AI Infrastructure Investment is Accelerating: Are Enterprises?

Cockroach Labs’ Isaac Wong offers commentary on how AI infrastructure investment is accelerating and asks the question of whether enterprises are doing the same. This article originally appeared in Insight Jam, an enterprise IT community that enables human conversation on AI.
The recent formation of the AI Infrastructure Fund—anchored by xAI, Nvidia, BlackRock, Microsoft, and MGX with a target of $100 billion—marks yet another signal that infrastructure is the foundation of AI’s future. As training requirements for large models push compute demands to new extremes, investment in scalable and resilient infrastructure isn’t just prudent—it’s essential.
But while hyperscalers, sovereign wealth funds, and industry leaders are making bold moves, there’s a critical question that remains unanswered: are enterprises keeping up with the pace of change?
Right now, 44% of companies report AI spending as their single largest budgetary line item in tech spending. But AI is only as good as the infrastructure that supports it. If the backbone isn’t evolving, much of that investment risks being underutilized, or worse, wasted.
Infrastructure: The Quiet Partner in AI Progress
The pace of announcements in the AI space is telling. Nvidia and xAI joining the infrastructure fund is the latest in a wave of infrastructure focused deals. ADQ and Energy Capital Partners recently announced a partnership to invest over $25 billion in projects to power data centers, SoftBank is seeking over $16 billion in loans for AI growth, and Nvidia’s CEO claimed the world needs to increase its computing power.
McKinsey recently found that global demand for data center capacity could rise at an annual rate of roughly 20% over the next five years – and to avoid a supply deficit, at least double the capacity that has been built since 2000 will need to be built in a quarter of the time. It’s not just a question of more power; it’s a question of whether the infrastructure layer can keep up with the exponential growth in model complexity and data volumes.
Multi-cloud strategies are likely to accelerate alongside AI adoption. AI tooling is beginning to abstract away the differences between cloud environments, reducing vendor lock-in and enabling real agility in data movement and compute orchestration. Within a few years, building cross-cloud platforms won’t be the exception – it will be the default.
So the question becomes: if AI and data capacity are going to increase at breakneck speed, what are enterprises doing now to ensure their infrastructure isn’t left behind?
Plan for Tomorrow’s Workloads–Not Today’s
To ensure they’re ready for this influx of data, enterprises should be conducting much more extensive tests on the capabilities of their AI platforms. Simply testing AI systems against current workloads is a mistake.
Think of it like outfitting a teenager with a wardrobe that fits today, without accounting for growth. It doesn’t make sense to buy five years’ worth of clothes in the same size—and yet, that’s exactly how many enterprises are sizing their infrastructure.
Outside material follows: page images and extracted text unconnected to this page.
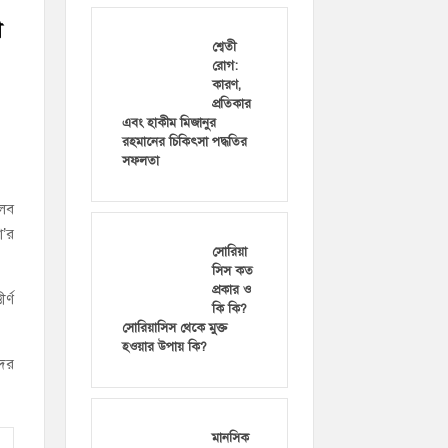
ী
শ্বেতী
রোগ:
কারণ,
প্রতিকার
এবং হাকীম মিজানুর
রহমানের চিকিৎসা পদ্ধতির
সফলতা
তলব
া’র
সোরিয়া
সিস কত
প্রকার ও
র্ণ
কি কি?
সোরিয়াসিস থেকে মুক্ত
হওয়ার উপায় কি?
দের
মানসিক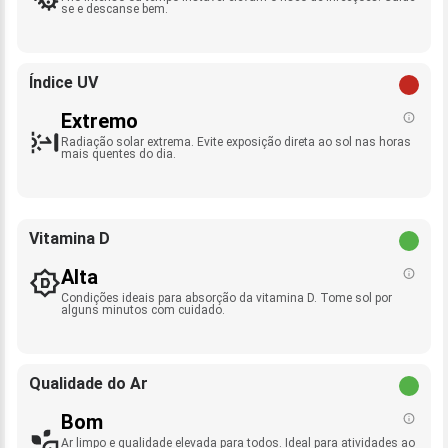
se e descanse bem.
Índice UV
Extremo
Radiação solar extrema. Evite exposição direta ao sol nas horas
mais quentes do dia.
Vitamina D
Alta
Condições ideais para absorção da vitamina D. Tome sol por
alguns minutos com cuidado.
Qualidade do Ar
Bom
Ar limpo e qualidade elevada para todos. Ideal para atividades ao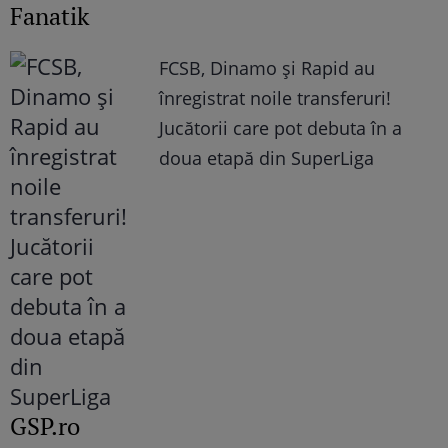
Fanatik
FCSB, Dinamo şi Rapid au
înregistrat noile transferuri!
Jucătorii care pot debuta în a
doua etapă din SuperLiga
GSP.ro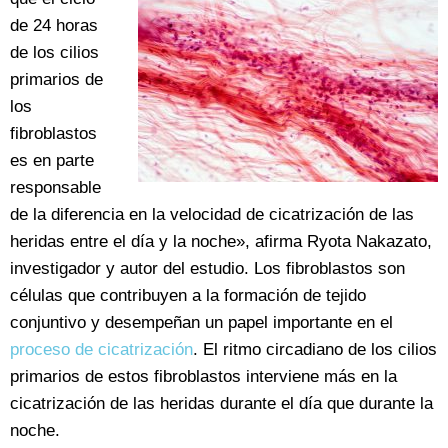
de 24 horas
de los cilios
primarios de
los
fibroblastos
es en parte
responsable
de la diferencia en la velocidad de cicatrización de las
heridas entre el día y la noche», afirma Ryota Nakazato,
investigador y autor del estudio. Los fibroblastos son
células que contribuyen a la formación de tejido
conjuntivo y desempeñan un papel importante en el
proceso de cicatrización
. El ritmo circadiano de los cilios
primarios de estos fibroblastos interviene más en la
cicatrización de las heridas durante el día que durante la
noche.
Instead, organizations should be asking: can our system handle more data, and if not, what do we need to do to accommodate it?
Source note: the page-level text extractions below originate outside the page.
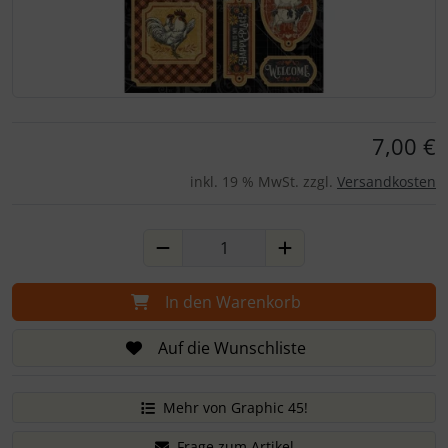
Für eine größere Ansicht klicken Sie auf das Bild!
7,00 €
inkl. 19 % MwSt. zzgl.
Versandkosten
In den Warenkorb
Auf die Wunschliste
Mehr von Graphic 45!
Frage zum Artikel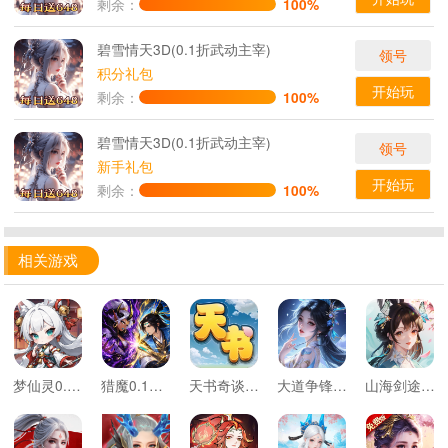
剩余：
100%
碧雪情天3D(0.1折武动主宰)
领号
积分礼包
开始玩
剩余：
100%
碧雪情天3D(0.1折武动主宰)
领号
新手礼包
开始玩
剩余：
100%
相关游戏
梦仙灵0.1折开局送足球宝贝
猎魔0.1折每日送648代金
天书奇谈0.05折扣版
大道争锋之无双0.1折扣版
山海剑途3.5折扣版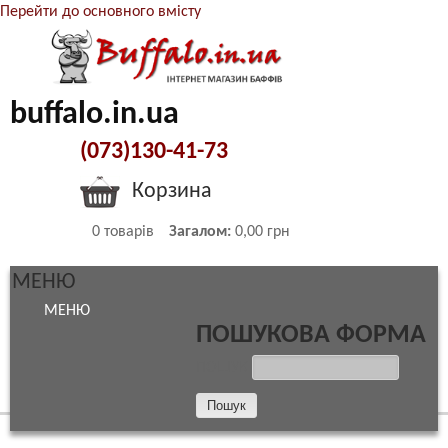
Перейти до основного вмісту
buffalo.in.ua
(073)130-41-73
Корзина
0
товарів
Загалом:
0,00 грн
МЕНЮ
МЕНЮ
ПОШУКОВА ФОРМА
ПОШУК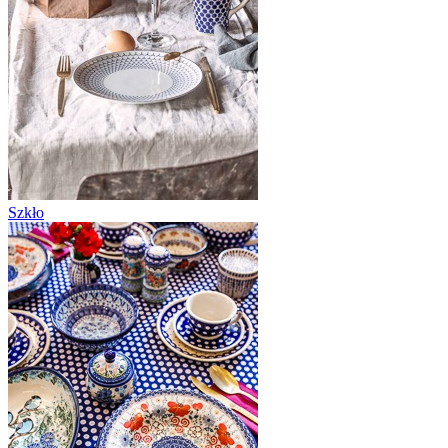
Szkło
The truth is, legacy systems weren’t built with AI-scale throughput in mind. If compute power increases by orders of magnitude we’re also talking about similar growth in the volume and velocity of data. Databases that can’t scale linearly or elastically will become serious liabilities and in some cases they already are — putting a horrible strain on the business, further highlighting the dire need to modernize the underlying systems.
Enterprises are going to have to be scalable and agile to meet the data demands of the AI era. The cost of inaction is steep: outages, slowdowns, expensive migrations, and missed opportunities to capitalize on AI-driven insights.
Engineering for Scale and Resilience
It’s not just about adding more servers. Enterprises need to rethink how their infrastructure is architected—resilience, scalability, and observability need to be built-in, not bolted on. AI will touch every part of the business, and infrastructure must be ready to support those interactions—across clouds, across regions, in real time.
As the life blood of AI, the importance of data over the next few years cannot be overstated. Computing power expects to grow with the creation of new data centers, and with it the amount of data that enterprises can use for better business outcomes. For engineering and IT leaders, the implications are clear: prioritize testing infrastructure beyond current workloads. Run simulations that reflect where your data strategy is going, not where it’s been.
We’re entering a phase where AI isn’t just a layer on top of existing platforms—it’s driving the architecture decisions themselves. And the businesses that get this right will be the ones that use AI not just to improve processes, but to differentiate strategically through data, talent, and agility.
The message is simple: Infrastructure is the foundation. If we want to support the AI systems of tomorrow, we need to invest in and stress-test that foundation today.